Doctors' leaders warn that the UK remains in a 'very precarious situation', with cases rising after the relaxation of self-isolation guidelines from 16 August.
Updated rules mean people who have received two doses of COVID-19 vaccine can avoid self-isolation even if they have come into close contact with an infected person. NHS staff have been instructed to follow 'stay at home' advice and take a PCR test if they develop symptoms, but the government expects 'the majority of fully vaccinated health and social care staff will be able to continue in their usual role' even if they are close contacts.
However, the BMA has called on the government to expand the list of official COVID-19 symptoms to ensure it is as ‘up to date as possible and cases are not missed’.
The BMA's demand comes as the UK reported 36,572 new cases on 19 August - up 10% compared with a week earlier, and the highest daily figure for nearly a month.
At present the government lists three official symptoms for coronavirus that warrant a PCR test: loss of taste or smell, continuous cough, or fever. By contrast the US Centres for Disease Control and Prevention lists 11 symptoms, and the World Health Organisation 13.
In July, a British Medical Journal article warned that the narrow list of COVID-19 symptoms in the UK was ‘limiting detection’ and ‘likely to impede control of transmission’. It added that, following the successful vaccination campaign, it was less likely that people would experience severe disease or official symptoms.
GPs warned last month that they were coming under increasing pressure as growing numbers of fully vaccinated people contract COVID-19 were contacting practices with ‘runny noses, sore throats, headaches, and myalgia’.
BMA public health medicine committee co-chair, Dr Penelope Toff, stressed that a wider symptom list was even more important following the recent relaxation of pandemic rules.
She said: ‘We remain in a very precarious situation with COVID-19. Being fully vaccinated significantly reduces the chance of being infected, but it does not totally eliminate it so we strongly urge the public to remain cautious and take sensible precautions, such as taking a PCR test if in close contact with a positive case.
‘It’s also important to remember that the updated guidance applies only to people who have the infection but are not showing symptoms. Anyone who develops symptoms should still self-isolate and end isolation only following a negative PCR test.
'That being said, the BMA would like to see the government explore widening the official COVID-19 symptoms list to ensure that it is as up to date as possible and cases are not missed.’

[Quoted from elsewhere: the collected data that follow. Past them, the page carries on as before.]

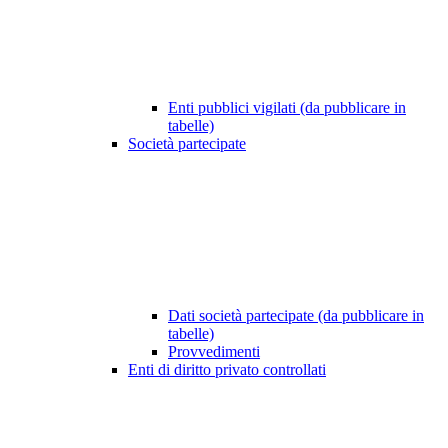
Enti pubblici vigilati (da pubblicare in
tabelle)
Società partecipate
Dati società partecipate (da pubblicare in
tabelle)
Provvedimenti
Enti di diritto privato controllati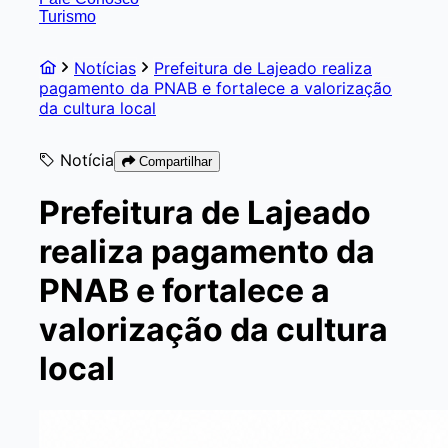
Turismo
Notícias
Prefeitura de Lajeado realiza
pagamento da PNAB e fortalece a valorização
da cultura local
Notícia
Compartilhar
Prefeitura de Lajeado
realiza pagamento da
PNAB e fortalece a
valorização da cultura
local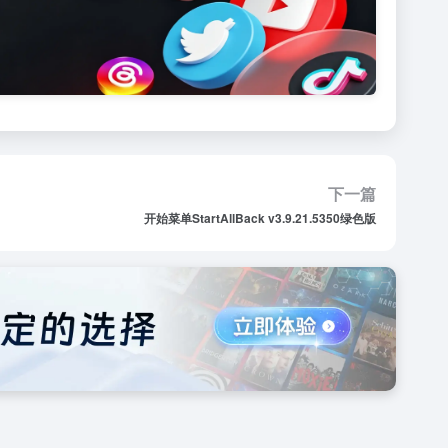
下一篇
开始菜单StartAllBack v3.9.21.5350绿色版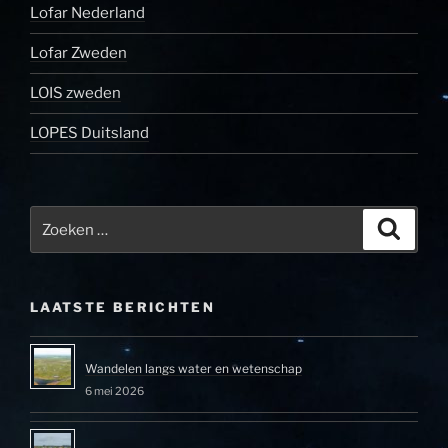
Lofar Nederland
Lofar Zweden
LOIS zweden
LOPES Duitsland
Zoeken
Zoeke
naar:
LAATSTE BERICHTEN
Wandelen langs water en wetenschap
6 mei 2026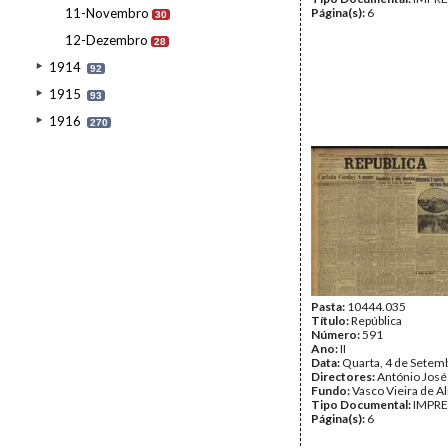
11-Novembro
Página(s):
6
30
12-Dezembro
28
1914
92
1915
93
1916
270
Pasta:
10444.035
Título:
República
Número:
591
Ano:
II
Data:
Quarta, 4 de Setem
Directores:
António José
Fundo:
Vasco Vieira de A
Tipo Documental:
IMPR
Página(s):
6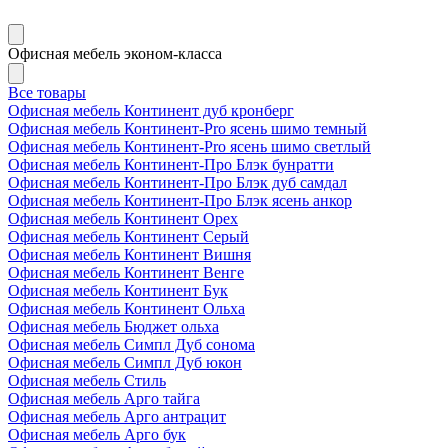
Офисная мебель эконом-класса
Все товары
Офисная мебель Континент дуб кронберг
Офисная мебель Континент-Pro ясень шимо темный
Офисная мебель Континент-Pro ясень шимо светлый
Офисная мебель Континент-Про Блэк бунратти
Офисная мебель Континент-Про Блэк дуб самдал
Офисная мебель Континент-Про Блэк ясень анкор
Офисная мебель Континент Орех
Офисная мебель Континент Серый
Офисная мебель Континент Вишня
Офисная мебель Континент Венге
Офисная мебель Континент Бук
Офисная мебель Континент Ольха
Офисная мебель Бюджет ольха
Офисная мебель Симпл Дуб сонома
Офисная мебель Симпл Дуб юкон
Офисная мебель Стиль
Офисная мебель Арго тайга
Офисная мебель Арго антрацит
Офисная мебель Арго бук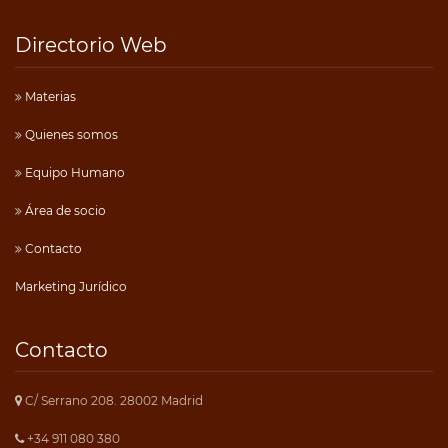
Directorio Web
Materias
Quienes somos
Equipo Humano
Área de socio
Contacto
Marketing Jurídico
Contacto
C/ Serrano 208. 28002 Madrid
+34 911 080 380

A DHSC spokesperson said: ‘Since the start of the pandemic we have acknowledged COVID-19 has a much longer list of symptoms than the ones used in the case definition and experts keep the list of symptoms under review.
‘With around one in three people not showing symptoms of COVID-19, we have made regular, rapid testing available twice a week for free for everyone in England. Over 131m lateral flow device tests have been carried out so far with over 350,000 cases identified that would not have been detected otherwise.’
In February, King’s College London researchers found that extending the list of official COVID-19 symptoms could help detect around a third more cases - and concluded that testing people with cough, fever, anosmia, fatigue, headache, sore throat or diarrhoea in the first three days of illness would have detected 96% of symptomatic cases.